Using the listing below, set down exactly the lines starting at the line that contains "ANT+ profiles" and ending at the line that contains "Functionality", both included, and no others.

Records supplied »
⁂
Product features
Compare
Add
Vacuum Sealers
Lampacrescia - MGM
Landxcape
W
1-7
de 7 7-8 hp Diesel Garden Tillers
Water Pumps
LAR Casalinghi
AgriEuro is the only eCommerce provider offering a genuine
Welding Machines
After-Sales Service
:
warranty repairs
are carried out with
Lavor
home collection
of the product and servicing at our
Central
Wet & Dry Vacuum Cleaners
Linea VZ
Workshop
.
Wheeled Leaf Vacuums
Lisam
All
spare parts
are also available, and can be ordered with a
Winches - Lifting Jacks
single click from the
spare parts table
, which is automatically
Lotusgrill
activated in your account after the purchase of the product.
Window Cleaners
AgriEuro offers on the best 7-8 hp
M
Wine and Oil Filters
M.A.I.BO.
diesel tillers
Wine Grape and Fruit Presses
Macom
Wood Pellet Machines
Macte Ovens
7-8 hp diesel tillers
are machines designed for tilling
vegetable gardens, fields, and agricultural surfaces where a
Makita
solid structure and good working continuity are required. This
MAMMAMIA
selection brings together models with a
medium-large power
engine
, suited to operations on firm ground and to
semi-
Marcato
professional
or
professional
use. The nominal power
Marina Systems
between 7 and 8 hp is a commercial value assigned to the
⁂
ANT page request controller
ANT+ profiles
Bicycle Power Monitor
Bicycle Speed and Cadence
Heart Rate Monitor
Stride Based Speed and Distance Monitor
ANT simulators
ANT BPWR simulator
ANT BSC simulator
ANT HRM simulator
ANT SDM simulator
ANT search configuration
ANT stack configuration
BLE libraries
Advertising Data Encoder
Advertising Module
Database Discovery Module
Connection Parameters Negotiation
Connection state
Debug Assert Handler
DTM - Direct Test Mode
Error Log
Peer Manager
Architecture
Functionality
⁂
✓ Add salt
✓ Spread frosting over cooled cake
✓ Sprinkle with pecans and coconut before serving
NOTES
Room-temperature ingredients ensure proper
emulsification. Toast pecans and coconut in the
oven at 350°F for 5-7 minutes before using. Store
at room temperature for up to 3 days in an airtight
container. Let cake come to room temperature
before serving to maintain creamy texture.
⁂
Task result »
ANT+ profiles
Bicycle Power Monitor
Bicycle Speed and Cadence
Heart Rate Monitor
Stride Based Speed and Distance Monitor
ANT simulators
ANT BPWR simulator
ANT BSC simulator
ANT HRM simulator
ANT SDM simulator
ANT search configuration
ANT stack configuration
BLE libraries
Advertising Data Encoder
Advertising Module
Database Discovery Module
Connection Parameters Negotiation
Connection state
Debug Assert Handler
DTM - Direct Test Mode
Error Log
Peer Manager
Architecture
Functionality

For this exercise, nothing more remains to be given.